Most economists’ models that demonstrate GDP growth from the inclusion of real estate in full and immediate expensing do not factor in basic real estate tax rules, such as, recapture taxes, passive loss, basis, at-risk limitation rules, or other market drivers, as well as company valuations and shareholder requirements. They also often rely on European data that does not effectively reflect U.S. economic realities. As a result, many of these models overstate both the increased investment that would result from immediate expensing, as well as the extent to which immediate expensing would incentivize U.S. companies to re-shore production lines and facilities currently located overseas.
Also of great concern is the possibility that providing immediate expensing for structures will greatly increase the incentive to utilize debt financing, which many economists believe is already too attractive. Take, for example, an investor purchasing a $10 million building with $8 million in debt financing and just $2 million in equity. Under immediate expensing, that investor would receive a $10 million tax write-off despite having only expended roughly $2 million. This is a dangerous tax loophole that could hinder the U.S. recovery from the economic fallout of COVID-19.
Finally, there is the cost. The most recent estimate conducted by the Tax Foundation found that providing full and immediate expensing for structures would cost the Treasury nearly $1 trillion over the next ten years. While many agree that repairing the damage COVID-19 has wrought to our economy will require significant and innovative government support, there are better ways to stimulate growth and encourage U.S. companies to re-shore their innovation and manufacturing capabilities that do not carry the same unintended consequences.

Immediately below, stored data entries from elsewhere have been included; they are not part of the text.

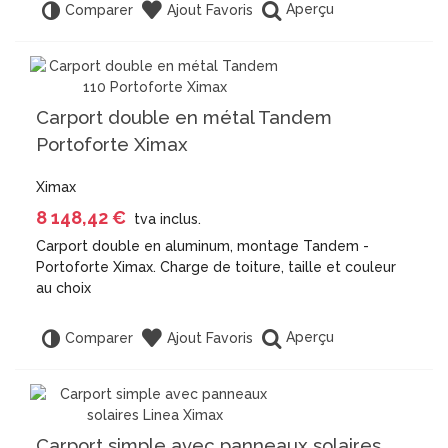
Aperçu
Comparer
Ajout Favoris
Carport double en métal Tandem
Portoforte Ximax
Ximax
8 148,42 €
tva inclus.
Carport double en aluminum, montage Tandem -
Portoforte Ximax. Charge de toiture, taille et couleur
au choix
Aperçu
Comparer
Ajout Favoris
Carport simple avec panneaux solaires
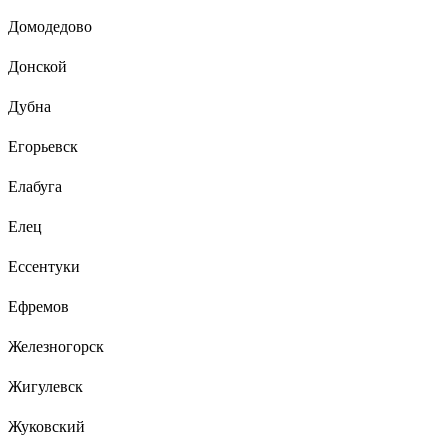
Домодедово
Донской
Дубна
Егорьевск
Елабуга
Елец
Ессентуки
Ефремов
Железногорск
Жигулевск
Жуковский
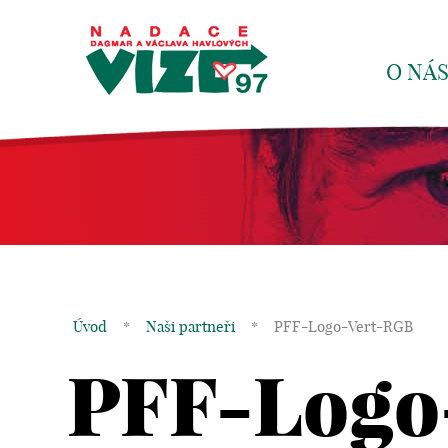
O NÁ
Úvod
*
Naši partneři
*
PFF-Logo-Vert-RGB
PFF-Logo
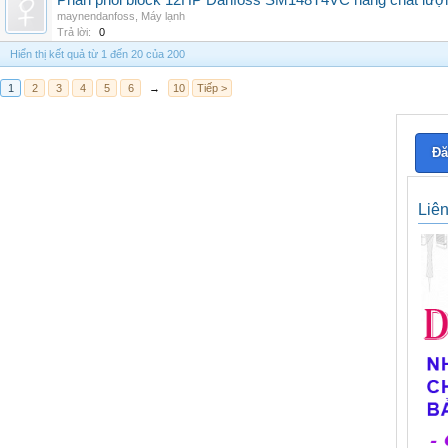
Phân phối block 12HP Danfoss SM148T4VC hàng chất lượng,
maynendanfoss
,
Máy lạnh
Trả lời:
0
Hiển thị kết quả từ 1 đến 20 của 200
1
2
3
4
5
6
→
10
Tiếp >
Đă
Liê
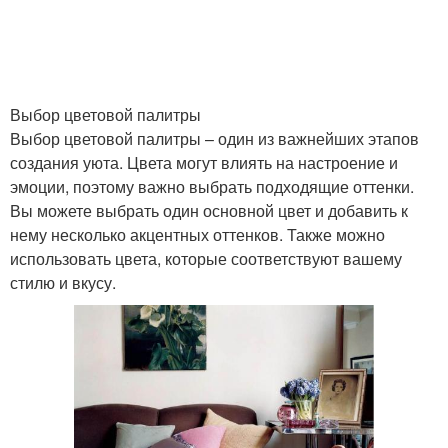
Выбор цветовой палитры
Выбор цветовой палитры – один из важнейших этапов
создания уюта. Цвета могут влиять на настроение и
эмоции, поэтому важно выбрать подходящие оттенки.
Вы можете выбрать один основной цвет и добавить к
нему несколько акцентных оттенков. Также можно
использовать цвета, которые соответствуют вашему
стилю и вкусу.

Fortunately, there are much stronger alternatives to bring companies and innovation back to the United states, to lessen our reliance on foreign countries, and to support small businesses in the wake of COVID-19. Allowing companies to continue to immediately expense research and development and equipment expenses, providing manufacturing facility credits to companies committed to stay in the U.S. and on-shore, developing a robust, but low risk government backed loan program to support critical next generation technology development and manufacturing in the U.S., and providing a more immediate payroll tax holiday for small businesses and individuals. These types of highly effective actions that would result in a more impactful near-term and long-term stimulus to the nation’s businesses and job opportunities for Americans.